Christelijke encyclopedie

F.W. Grosheide (1926)

Gepubliceerd op 29-12-2019

Schouwburg

betekenis & definitie

Schouwburg en tooneel (zie het art.) stammen uit Griekenland. In den eersten tijd was de schouwburg nog bestemd voor gemengd gebruik.

De Dionysus-cultus vond er het eerst zijn plaats. Uit de koorzangen, die Dionysus’ lijden, strijden en overwinnen bezongen, kwamen de tragedies voort.

Het theatron, van theasthai, beschouwen, zien, was de ruimte voor de toeschouwers; de orchestra, eigenlijk: dansplaats, van orcheisthai, dansen, een cirkelvormige ruimte, bood oorspronkelijk gelegenheid om te vertoonen het opgevoerde stuk, als de plaats waar men begonnen was de godsdienstige plechtigheden te doen geschieden; in het midden stond dan ook een altaar. Later werd deze orchestra, tusschen toeschouwers en tooneel, de plaats voor de muziek.

De scene, eigenlijk: tent, hut, was oorspronkelijk een gebouwtje naast de orchestra, waaruit de spelers tot de orchestra toegang erlangden; maar werd daarna tot wat wij nu „het tooneel” noemen. De oude schouwburgen waren open; gaarne ontwierp men het theatron, zoo mogelijk (anders moest men voor kunstmatige verhoogingen zorgen) tegen de helling van een berg, om het overzicht te vergemakkelijken.

Het kon vele duizenden personen bevatten.Te Rome ontmoeten we later vaste schouwburgen. Ook zij bestonden uit drie deelen.

De Middeleeuwen kenden alleen vertooningen, eerst in kerken, daarna op openbare pleinen, voor welke men dan tijdelijk lichte getimmerten in elkaar zette. Vooral de mysterie-spelen zijn in dezen tijd geliefd.

Ten onzent ontving Amsterdam in 1637 zijn eersten schouwburg onder architectuur van Jacob van Campen ; met Vondels Gijsbrecht van Amstel werd hij ingewijd.

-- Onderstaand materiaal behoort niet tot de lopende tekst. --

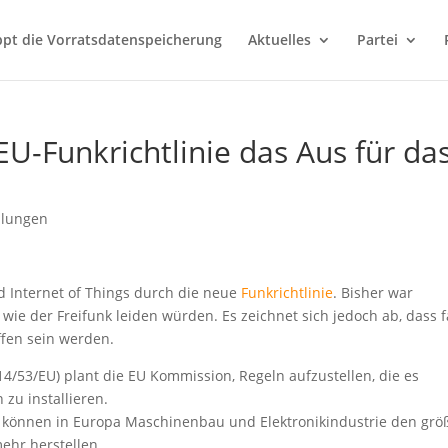
ppt die Vorratsdatenspeicherung
Aktuelles
Partei
EU-Funkrichtlinie das Aus für da
ilungen
d Internet of Things durch die neue
Funkrichtlinie
. Bisher war
wie der Freifunk leiden würden. Es zeichnet sich jedoch ab, dass f
ffen sein werden.
14/53/EU) plant die EU Kommission, Regeln aufzustellen, die es
zu installieren.
st, können in Europa Maschinenbau und Elektronikindustrie den grö
mehr herstellen.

De moderne schouwburgen zijn niet berekend op een zoo groot aantal toeschouwers als de oude Grieksche, maar rekenen wel met’t standsverschil onder hen; men onderscheidt de aangebrachte zitplaatsen met vele verschillende namen; de beste plaatsen moesten natuurlijk het duurst worden betaald. De hoefijzervorm is, vooral om goede acoustiek, het meest gewild.

Allerlei pogingen heeft men aangewend om op het tooneel, zoodra de gang van het stuk het vereischte, terstond weer een nieuw intérieur te doen verschijnen.

De ervaring is ook in onzen tijd opgedaan dat classieke stukken, ais bijv. van Shakespaere (zie het art.) steeds minder de aandacht trekken en dus de dure exploitatie zonder meer niet rendabel maken. Stevige subsidies moeten dan deze exploitatie mogelijk maken. En voorts dalen de diverse directies al meer af tot de keuze van zinnenprikkelende stukken met sensationeele titels. Maatstaf wordt de uitgesproken voorkeur van het publiek.

Mede daarom, en in ’t algemeen omdat de schouwburg in onzen tijd een terrein is waarop de wereld voor zich beslag legt, houdt hij die liever vraagt: wat moet ik mij ontzeggen om niet meegesleurd te worden door den stroom van dezen onheiligen tijd ? dan: hoeveel kan het lijden ? zich van schouwburgbezoek verre. De tooneelkunst (zie het art.) is immers ook om meer dan één reden voor christianiseering niet vatbaar.